• EXERCISE GOAL: Keep to one stretch of the data below, the lines from the one with "and order and" up to and including the one with "supports many democratic societies across the", and return that stretch exactly.
Top of MATERIAL FOR THIS EXERCISE
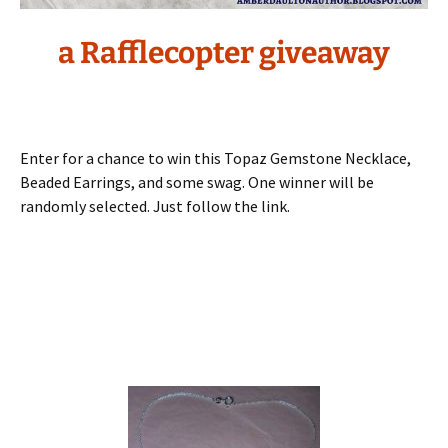
a Rafflecopter giveaway
Enter for a chance to win this Topaz Gemstone Necklace,
Beaded Earrings, and some swag. One winner will be
randomly selected. Just follow the link.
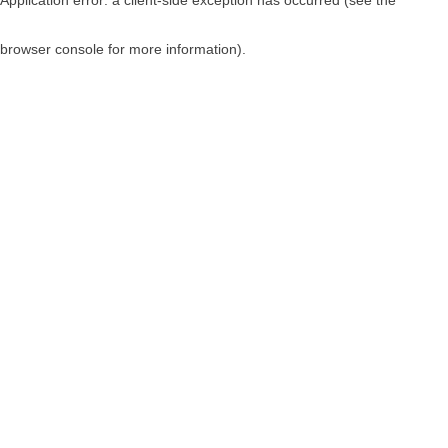
browser console for more information)
.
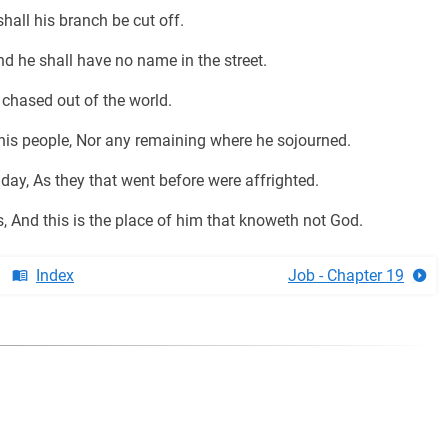
hall his branch be cut off.
d he shall have no name in the street.
 chased out of the world.
his people, Nor any remaining where he sojourned.
day, As they that went before were affrighted.
, And this is the place of him that knoweth not God.
Index
Job - Chapter 19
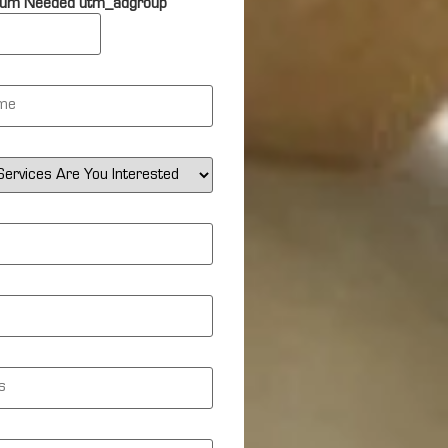
um Needed utm_adgroup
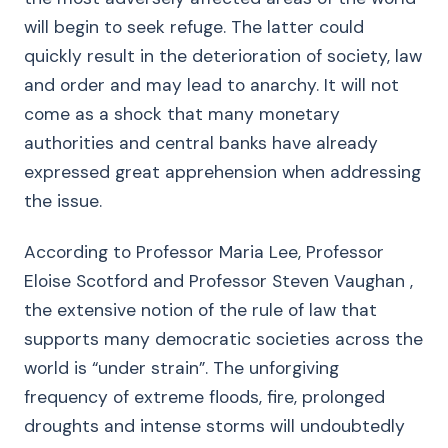
will begin to seek refuge. The latter could
quickly result in the deterioration of society, law
and order and may lead to anarchy. It will not
come as a shock that many monetary
authorities and central banks have already
expressed great apprehension when addressing
the issue.
According to Professor Maria Lee, Professor
Eloise Scotford and Professor Steven Vaughan ,
the extensive notion of the rule of law that
supports many democratic societies across the
world is “under strain”. The unforgiving
frequency of extreme floods, fire, prolonged
droughts and intense storms will undoubtedly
Bottom of MATERIAL FOR THIS EXERCISE
• REPLY TO THE EXERCISE:
and order and may lead to anarchy. It will not
come as a shock that many monetary
authorities and central banks have already
expressed great apprehension when addressing
the issue.
According to Professor Maria Lee, Professor
Eloise Scotford and Professor Steven Vaughan ,
the extensive notion of the rule of law that
supports many democratic societies across the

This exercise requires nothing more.